§ **DATA TO PROCESS**
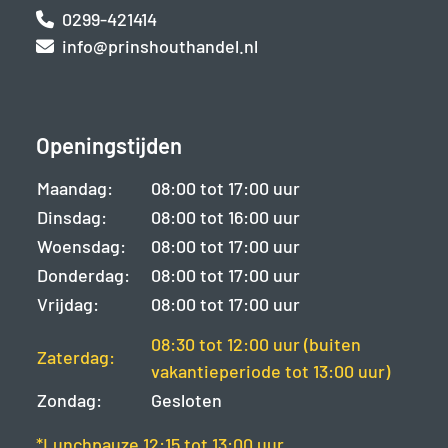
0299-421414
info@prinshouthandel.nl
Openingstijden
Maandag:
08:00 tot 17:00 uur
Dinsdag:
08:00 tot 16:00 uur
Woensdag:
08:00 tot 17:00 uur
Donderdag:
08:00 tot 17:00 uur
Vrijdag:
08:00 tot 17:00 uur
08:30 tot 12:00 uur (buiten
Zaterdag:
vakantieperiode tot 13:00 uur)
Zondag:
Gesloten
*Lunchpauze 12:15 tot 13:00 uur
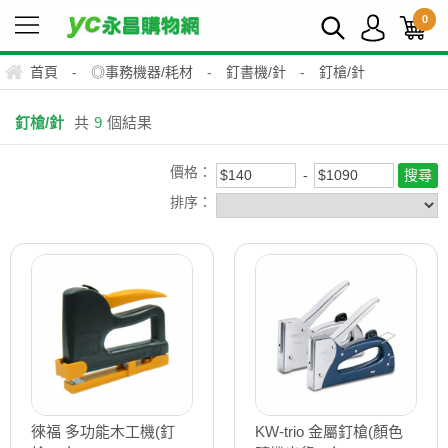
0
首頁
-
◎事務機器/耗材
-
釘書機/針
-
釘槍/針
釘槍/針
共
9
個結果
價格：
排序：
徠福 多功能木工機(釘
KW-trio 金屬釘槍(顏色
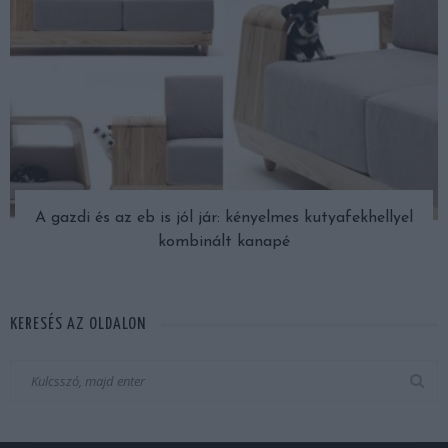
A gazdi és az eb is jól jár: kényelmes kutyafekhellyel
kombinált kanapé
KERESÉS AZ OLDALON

--

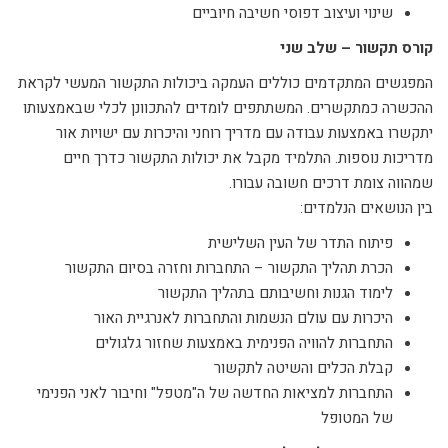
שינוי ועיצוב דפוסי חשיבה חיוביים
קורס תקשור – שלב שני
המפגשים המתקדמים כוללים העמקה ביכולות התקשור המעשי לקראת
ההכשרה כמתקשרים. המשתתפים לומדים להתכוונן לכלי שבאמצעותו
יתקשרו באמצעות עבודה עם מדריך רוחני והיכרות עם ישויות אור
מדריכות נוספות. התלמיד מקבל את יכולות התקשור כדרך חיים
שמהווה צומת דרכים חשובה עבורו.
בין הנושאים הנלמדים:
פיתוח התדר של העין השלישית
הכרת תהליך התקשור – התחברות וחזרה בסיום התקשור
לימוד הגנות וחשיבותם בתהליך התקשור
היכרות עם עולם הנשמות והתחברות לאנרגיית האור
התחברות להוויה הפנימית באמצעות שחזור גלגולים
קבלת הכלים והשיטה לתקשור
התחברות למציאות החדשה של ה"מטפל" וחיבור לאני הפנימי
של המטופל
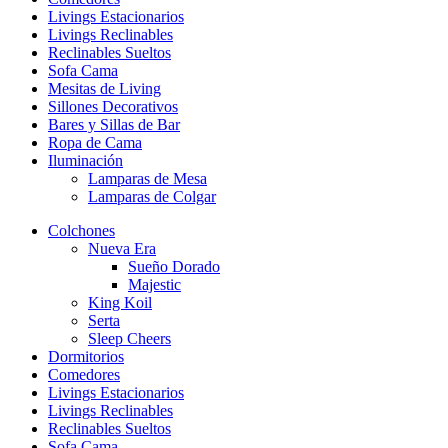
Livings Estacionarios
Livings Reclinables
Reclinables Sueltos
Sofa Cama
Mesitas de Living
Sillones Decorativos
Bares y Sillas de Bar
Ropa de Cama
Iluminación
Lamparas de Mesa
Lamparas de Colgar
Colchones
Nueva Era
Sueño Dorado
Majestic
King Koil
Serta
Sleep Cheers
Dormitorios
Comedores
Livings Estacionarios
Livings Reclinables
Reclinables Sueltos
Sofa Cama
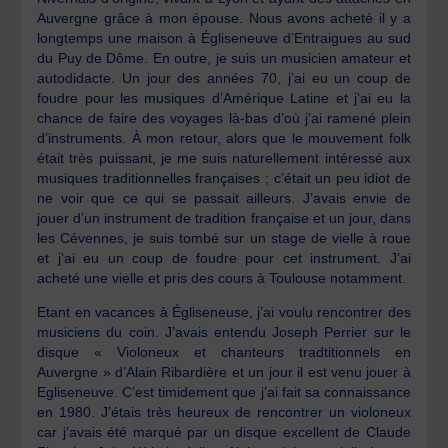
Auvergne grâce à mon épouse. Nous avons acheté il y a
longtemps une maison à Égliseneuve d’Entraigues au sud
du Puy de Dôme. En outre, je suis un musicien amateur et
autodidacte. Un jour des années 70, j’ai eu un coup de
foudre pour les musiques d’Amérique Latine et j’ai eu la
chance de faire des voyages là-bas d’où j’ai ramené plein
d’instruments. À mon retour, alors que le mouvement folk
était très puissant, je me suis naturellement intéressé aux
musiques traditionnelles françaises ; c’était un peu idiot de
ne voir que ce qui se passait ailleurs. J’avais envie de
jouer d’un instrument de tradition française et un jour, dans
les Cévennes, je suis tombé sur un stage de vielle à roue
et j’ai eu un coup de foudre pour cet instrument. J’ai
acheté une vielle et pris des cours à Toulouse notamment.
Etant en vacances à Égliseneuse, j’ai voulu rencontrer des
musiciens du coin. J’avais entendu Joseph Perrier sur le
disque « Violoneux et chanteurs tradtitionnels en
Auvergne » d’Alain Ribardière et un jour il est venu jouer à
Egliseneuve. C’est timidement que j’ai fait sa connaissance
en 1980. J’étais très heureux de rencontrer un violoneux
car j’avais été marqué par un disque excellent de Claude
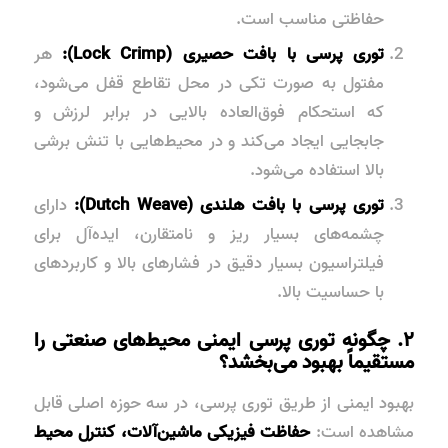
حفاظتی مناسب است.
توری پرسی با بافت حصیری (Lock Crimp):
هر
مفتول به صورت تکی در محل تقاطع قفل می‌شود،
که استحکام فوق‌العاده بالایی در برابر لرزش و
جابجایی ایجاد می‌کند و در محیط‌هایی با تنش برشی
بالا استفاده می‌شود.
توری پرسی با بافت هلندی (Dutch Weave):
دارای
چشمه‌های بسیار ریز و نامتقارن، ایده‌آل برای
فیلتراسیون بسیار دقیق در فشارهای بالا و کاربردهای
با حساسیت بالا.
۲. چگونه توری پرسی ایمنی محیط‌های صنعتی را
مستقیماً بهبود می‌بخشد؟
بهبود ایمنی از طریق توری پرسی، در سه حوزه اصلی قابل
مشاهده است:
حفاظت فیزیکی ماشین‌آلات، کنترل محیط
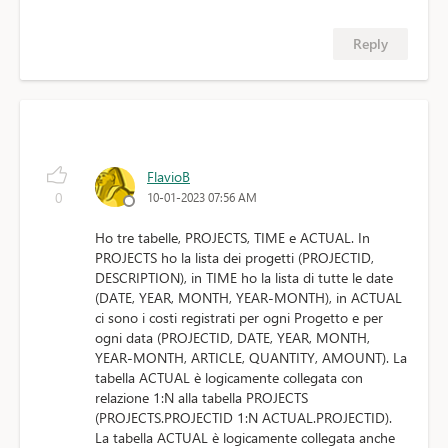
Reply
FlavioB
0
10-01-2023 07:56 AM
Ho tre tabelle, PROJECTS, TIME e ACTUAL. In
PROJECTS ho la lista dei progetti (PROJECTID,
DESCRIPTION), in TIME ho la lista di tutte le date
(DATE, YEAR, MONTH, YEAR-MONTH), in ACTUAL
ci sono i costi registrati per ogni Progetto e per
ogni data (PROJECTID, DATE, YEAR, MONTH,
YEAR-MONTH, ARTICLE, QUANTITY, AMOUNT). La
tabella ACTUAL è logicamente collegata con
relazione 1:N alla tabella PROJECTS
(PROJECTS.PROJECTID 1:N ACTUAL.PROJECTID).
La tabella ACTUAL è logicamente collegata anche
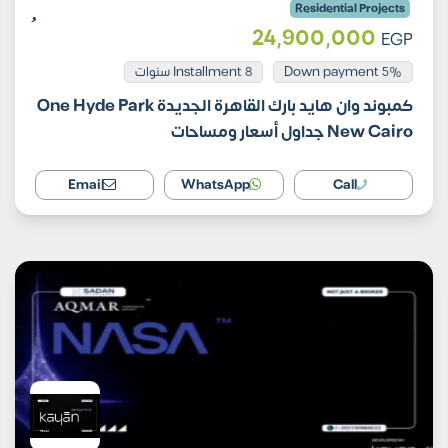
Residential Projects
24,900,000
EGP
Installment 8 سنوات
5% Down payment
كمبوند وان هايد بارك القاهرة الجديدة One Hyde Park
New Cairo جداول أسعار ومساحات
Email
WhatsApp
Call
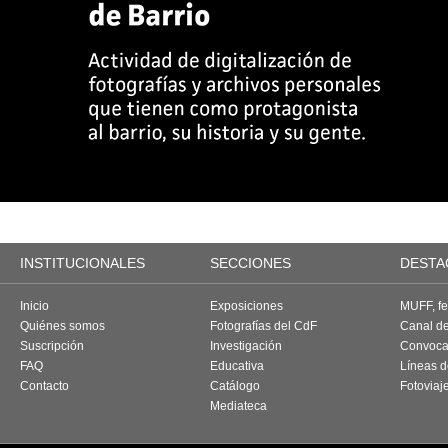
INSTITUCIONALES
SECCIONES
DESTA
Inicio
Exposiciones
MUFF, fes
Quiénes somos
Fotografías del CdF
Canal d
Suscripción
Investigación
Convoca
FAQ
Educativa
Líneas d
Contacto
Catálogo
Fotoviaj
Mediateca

==

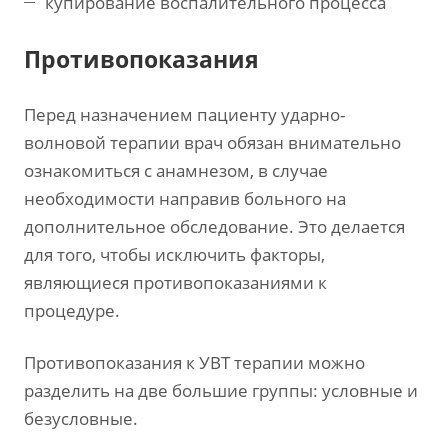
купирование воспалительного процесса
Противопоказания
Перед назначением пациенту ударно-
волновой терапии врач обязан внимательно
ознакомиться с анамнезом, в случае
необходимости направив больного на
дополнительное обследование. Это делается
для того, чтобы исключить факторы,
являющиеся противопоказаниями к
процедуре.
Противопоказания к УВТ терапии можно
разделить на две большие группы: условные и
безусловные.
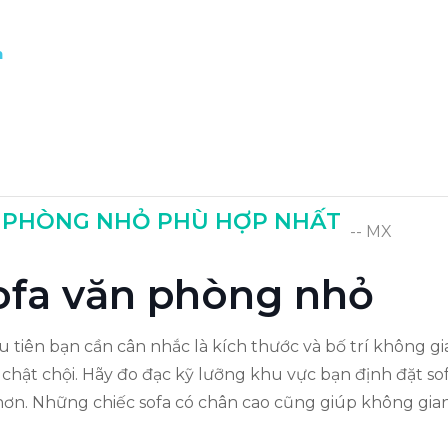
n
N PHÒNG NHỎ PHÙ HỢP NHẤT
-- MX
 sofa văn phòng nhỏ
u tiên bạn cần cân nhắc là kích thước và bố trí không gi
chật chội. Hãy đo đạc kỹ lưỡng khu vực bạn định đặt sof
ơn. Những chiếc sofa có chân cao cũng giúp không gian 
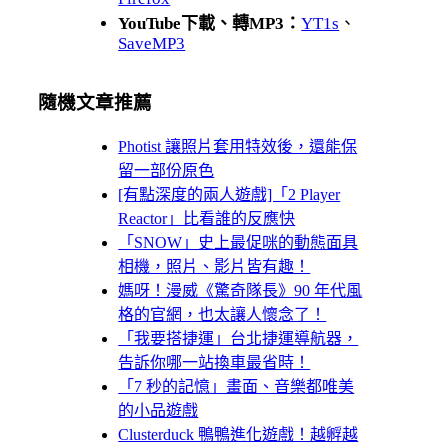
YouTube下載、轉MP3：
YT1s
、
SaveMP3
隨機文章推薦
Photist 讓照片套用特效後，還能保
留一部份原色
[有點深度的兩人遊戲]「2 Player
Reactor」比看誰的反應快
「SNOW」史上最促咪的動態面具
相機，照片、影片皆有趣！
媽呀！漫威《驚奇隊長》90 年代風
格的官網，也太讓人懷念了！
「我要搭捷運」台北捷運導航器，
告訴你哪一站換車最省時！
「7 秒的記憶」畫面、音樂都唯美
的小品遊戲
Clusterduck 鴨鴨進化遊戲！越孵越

§ **BRIEF**
As the answer, set down only the lines from the data above between the one holding "מדריכות נוספות. התלמיד" and the one holding "היכרות עם עולם הנשמות והתחברות לאנרגיית האור", inclusive, exactly as they read.

§ **RESPONSE BOX**
מדריכות נוספות. התלמיד מקבל את יכולות התקשור כדרך חיים
שמהווה צומת דרכים חשובה עבורו.
בין הנושאים הנלמדים:
פיתוח התדר של העין השלישית
הכרת תהליך התקשור – התחברות וחזרה בסיום התקשור
לימוד הגנות וחשיבותם בתהליך התקשור
היכרות עם עולם הנשמות והתחברות לאנרגיית האור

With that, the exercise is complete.